The situation is serious — because the need is pressing. The children of the baby boomers, the baby boom echo born between 1980 and 1995, are starting to look for rooms of their own. More than 200,000 immigrants are arriving each year. Existing buildings are deteriorating. The Federation of Canadian Municipalities says the nation should be producing 45,000 units per year until 2010 just to keep pace with new demand. Instead, the supply has been pitiful. Across the country, in centres of more than 10,000 people, developers erected a paltry 9,075 rental units last year. (At the same time, they put up more than 21,000 condos. Some of those were rented, too, but not often at rates the needy would consider.) By contrast, in the early 1990s, when the federal and most provincial governments still had subsidy programs, more than 27,000 rental units rolled onto the market each year.

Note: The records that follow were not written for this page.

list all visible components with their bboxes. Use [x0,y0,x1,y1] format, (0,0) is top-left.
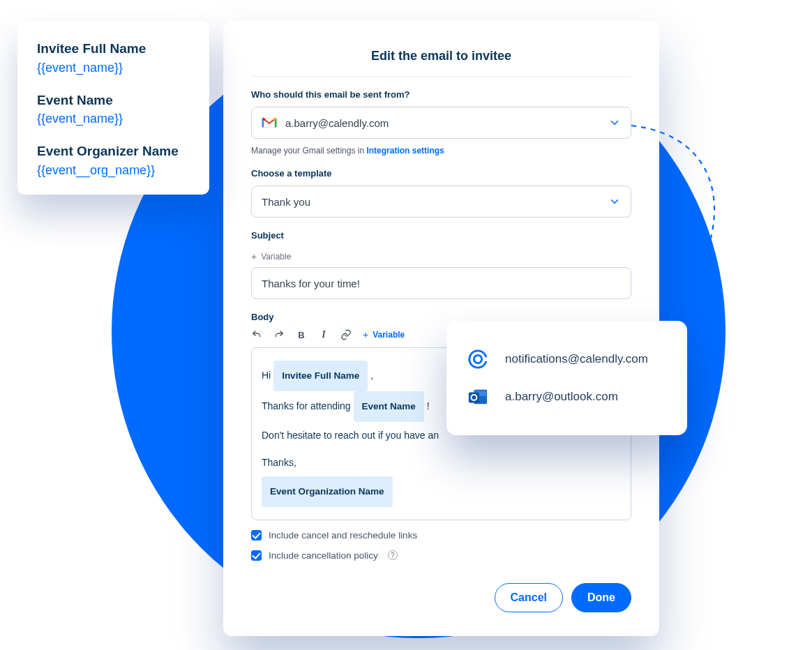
done-button[interactable]: Done [571,583,631,612]
plus-icon: + [251,252,257,262]
sender-option-outlook[interactable]: a.barry@outlook.com [467,378,666,416]
chevron-down-icon [608,116,621,129]
svg-point-1 [474,355,481,363]
legend-item: Event Name {{event_name}} [37,92,190,127]
checkbox-label: Include cancel and reschedule links [269,530,417,541]
svg-rect-2 [484,357,488,361]
plus-icon: + [363,330,368,340]
template-value: Thank you [262,196,310,208]
legend-token: {{event__org_name}} [37,163,190,178]
legend-title: Event Name [37,92,190,109]
variable-chip-event[interactable]: Event Name [354,391,424,422]
svg-rect-5 [469,392,479,402]
gmail-hint: Manage your Gmail settings in Integratio… [251,146,631,156]
add-variable-body[interactable]: + Variable [363,330,405,340]
include-policy-checkbox[interactable] [251,550,262,561]
checkbox-label: Include cancellation policy [269,550,378,561]
body-line: Event Organization Name [262,476,621,507]
sender-option-label: a.barry@outlook.com [505,390,618,404]
variable-chip-invitee[interactable]: Invitee Full Name [273,361,368,391]
italic-button[interactable]: I [318,329,329,340]
dialog-footer: Cancel Done [251,583,631,612]
variable-legend-card: Invitee Full Name {{event_name}} Event N… [17,21,209,195]
template-label: Choose a template [251,168,631,179]
cancel-button[interactable]: Cancel [495,583,563,612]
include-cancel-links-row: Include cancel and reschedule links [251,530,631,541]
sender-option-label: notifications@calendly.com [505,352,648,366]
body-line: Thanks, [262,449,621,476]
legend-token: {{event_name}} [37,112,190,126]
legend-title: Event Organizer Name [37,143,190,160]
variable-chip-org[interactable]: Event Organization Name [262,476,393,507]
add-variable-subject[interactable]: + Variable [251,252,291,262]
legend-item: Event Organizer Name {{event__org_name}} [37,143,190,178]
link-icon[interactable] [340,329,352,340]
calendly-icon [467,349,488,370]
bold-button[interactable]: B [296,329,307,340]
legend-token: {{event_name}} [37,61,190,75]
redo-icon[interactable] [273,329,285,340]
legend-item: Invitee Full Name {{event_name}} [37,40,190,75]
include-cancel-links-checkbox[interactable] [251,530,262,541]
sender-dropdown-popover: notifications@calendly.com a.barry@outlo… [446,321,687,435]
template-select[interactable]: Thank you [251,186,631,218]
sender-option-calendly[interactable]: notifications@calendly.com [467,340,666,378]
undo-icon[interactable] [251,329,262,340]
legend-title: Invitee Full Name [37,40,190,58]
subject-input[interactable] [251,267,631,299]
help-icon[interactable]: ? [388,550,398,560]
sender-label: Who should this email be sent from? [251,89,631,100]
subject-label: Subject [251,230,631,241]
include-policy-row: Include cancellation policy ? [251,550,631,561]
sender-select[interactable]: a.barry@calendly.com [251,107,631,139]
outlook-icon [467,386,488,407]
chevron-down-icon [608,195,621,208]
gmail-icon [262,116,277,129]
svg-point-0 [469,351,486,368]
sender-value: a.barry@calendly.com [285,117,389,129]
dialog-title: Edit the email to invitee [251,49,631,77]
integration-settings-link[interactable]: Integration settings [366,146,444,156]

Worse, even if developers could somehow meet today’s demand, most tenants could not afford the rent. David Hulchanski, director of the University of Toronto’s Centre for Urban and Community Studies, has calculated that between 1984 and 1999, the median income of homeowners increased by five per cent — while the median income of renters actually dropped by three per cent. That is because, in the tough economic climate of the 1990s, many renters lacked the skills to maintain income growth, let alone scratch together the money for a down payment. But rents increased by 23 per cent between 1989 and 2000. And that cost is not likely to decline: competitive rental markets don’t exist when vacancy rates are below three per cent. They’re below that amount in many urban centres. “Many tenants have a social need for housing,” says Hulchanski. “They just don’t have enough money to generate effective demand. They can’t pay the rents that would allow a developer to break even.”

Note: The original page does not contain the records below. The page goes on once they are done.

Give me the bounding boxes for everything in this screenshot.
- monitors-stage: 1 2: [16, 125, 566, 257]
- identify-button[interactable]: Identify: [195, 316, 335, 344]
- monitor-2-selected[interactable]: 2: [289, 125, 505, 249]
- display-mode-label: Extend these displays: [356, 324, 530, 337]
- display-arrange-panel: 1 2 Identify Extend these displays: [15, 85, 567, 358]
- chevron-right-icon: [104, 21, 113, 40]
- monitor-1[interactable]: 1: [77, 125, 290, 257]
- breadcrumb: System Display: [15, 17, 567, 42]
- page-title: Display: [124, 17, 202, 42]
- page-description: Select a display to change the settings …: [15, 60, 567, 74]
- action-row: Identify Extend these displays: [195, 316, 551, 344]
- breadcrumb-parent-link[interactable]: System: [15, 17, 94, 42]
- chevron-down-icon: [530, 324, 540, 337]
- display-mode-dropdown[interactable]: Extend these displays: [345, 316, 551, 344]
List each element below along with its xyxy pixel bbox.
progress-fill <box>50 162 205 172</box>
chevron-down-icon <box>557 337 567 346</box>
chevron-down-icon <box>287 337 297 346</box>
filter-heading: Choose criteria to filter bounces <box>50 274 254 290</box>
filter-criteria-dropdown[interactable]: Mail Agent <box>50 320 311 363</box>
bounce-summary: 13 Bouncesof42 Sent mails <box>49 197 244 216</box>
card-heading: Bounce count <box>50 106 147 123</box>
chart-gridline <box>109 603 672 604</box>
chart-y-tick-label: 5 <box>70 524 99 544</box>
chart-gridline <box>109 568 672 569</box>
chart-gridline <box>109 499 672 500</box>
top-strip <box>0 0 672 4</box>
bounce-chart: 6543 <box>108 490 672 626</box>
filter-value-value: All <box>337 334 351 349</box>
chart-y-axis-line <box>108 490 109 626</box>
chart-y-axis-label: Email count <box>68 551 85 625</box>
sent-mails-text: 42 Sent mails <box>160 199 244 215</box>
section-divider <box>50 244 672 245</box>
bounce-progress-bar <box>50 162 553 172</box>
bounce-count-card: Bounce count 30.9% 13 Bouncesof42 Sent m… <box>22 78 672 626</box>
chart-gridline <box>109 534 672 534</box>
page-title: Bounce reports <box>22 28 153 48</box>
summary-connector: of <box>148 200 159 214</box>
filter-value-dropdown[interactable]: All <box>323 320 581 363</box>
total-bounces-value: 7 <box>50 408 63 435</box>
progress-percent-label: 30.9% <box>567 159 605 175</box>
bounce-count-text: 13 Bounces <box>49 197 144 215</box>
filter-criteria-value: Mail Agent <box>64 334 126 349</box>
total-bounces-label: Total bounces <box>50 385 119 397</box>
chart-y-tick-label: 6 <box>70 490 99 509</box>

No one wants to go back to the bad old days when Ottawa put up the buildings — and managed them. It was a formula for disaster. But, belatedly, governments are inching towards a solution. Ottawa has earmarked $680 million for housing over the next four years — and asked the provinces to match that amount. Originally, Alfonso Gagliano, minister responsible for Canada Mortgage and Housing Corp., suggested the two levels of government contribute up to $12,500 apiece per unit as a subsidy to private developers who erect rental housing. In return, the developer would pledge to maintain affordable rents for 10 years. But the FCM calculated that such contributions would still leave the units out of reach for low-income households: the rent for a modest unit in Vancouver, for instance, would gobble up more than 30 per cent of the income of households earning less than $33,000 per year.

So Ottawa and the provinces are now working on a compromise package — which they hope to unveil at their next meeting in Quebec City on Nov. 30. Ottawa will raise the level of the contribution for each unit — and allow provinces to claim credit for existing programs such as Quebec’s Acc?s-Logis, which provides social housing subsidies. Provinces, in turn, are bringing cities into the partnership. Fewer units will be built — but they will be more affordable.


Different provinces will also be able to use the money in different ways: Newfoundland needs to renovate existing housing stock; Winnipeg has devised a remarkable program to help North End families purchase their own homes — an initiative which is reducing the twin ills of absentee landlords and drug dealers. “We want to start construction as soon as we can,” says a senior federal official. “We have been very flexible.”

Most important, Ottawa and the provinces have put together a group to find longer-term solutions. Last year, the federal government pared the GST on construction materials for rental housing — and it is also backing rental housing with its $2.65-billion infrastructure program. Now, both levels of government are looking at breaks, ranging from total GST elimination on rental construction materials to a cut in the cost of CMHC mortgage insurance. Budgets are tight. But this must be a priority. “Unfortunately, the only market solution for affordable housing today is slums,” says Toronto councillor David Miller. “This is a place where you need government.”